» **Work required**: For this exercise, retype the lines from the one that holds "Kontrollsystem solvärme pool" through the one that holds "O PRESENTE: PILOTO" in the records below, both included, exactly and without pictures.

» **Supplied records**:
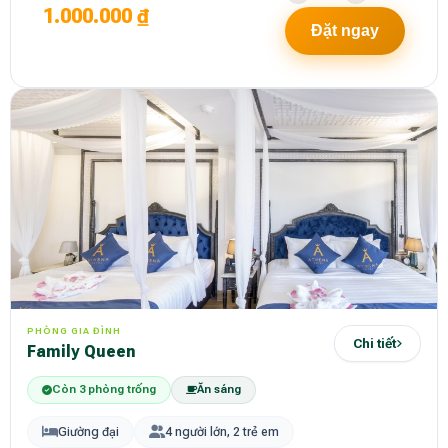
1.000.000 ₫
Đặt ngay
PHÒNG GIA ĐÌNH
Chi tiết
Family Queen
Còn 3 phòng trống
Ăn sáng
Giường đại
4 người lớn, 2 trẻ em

* * *

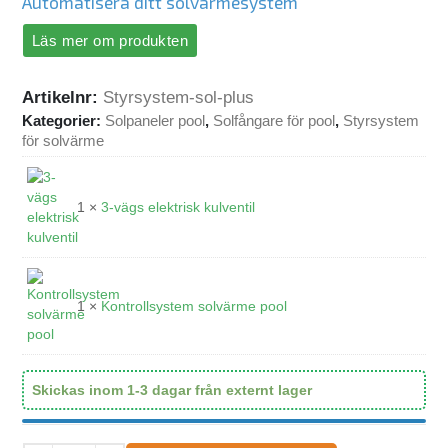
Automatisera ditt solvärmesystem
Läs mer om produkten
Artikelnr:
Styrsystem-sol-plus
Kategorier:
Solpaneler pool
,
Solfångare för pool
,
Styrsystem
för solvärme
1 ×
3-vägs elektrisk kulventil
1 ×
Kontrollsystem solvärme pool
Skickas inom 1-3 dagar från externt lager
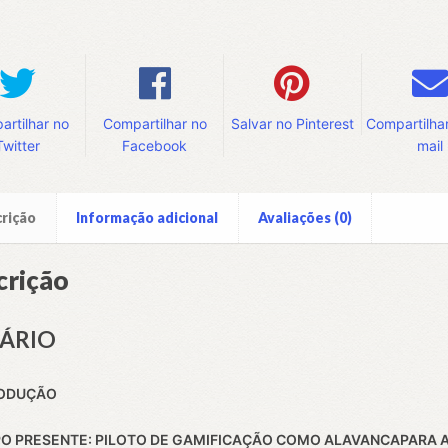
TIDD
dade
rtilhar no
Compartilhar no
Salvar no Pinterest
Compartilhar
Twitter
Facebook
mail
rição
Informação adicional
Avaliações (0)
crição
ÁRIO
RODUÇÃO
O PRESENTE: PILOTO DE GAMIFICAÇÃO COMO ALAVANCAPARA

» **Result below**:
Kontrollsystem solvärme pool
Skickas inom 1-3 dagar från externt lager
TIDD
dade
rtilhar no
Compartilhar no
Salvar no Pinterest
Compartilhar
Twitter
Facebook
mail
rição
Informação adicional
Avaliações (0)
crição
ÁRIO
RODUÇÃO
O PRESENTE: PILOTO DE GAMIFICAÇÃO COMO ALAVANCAPARA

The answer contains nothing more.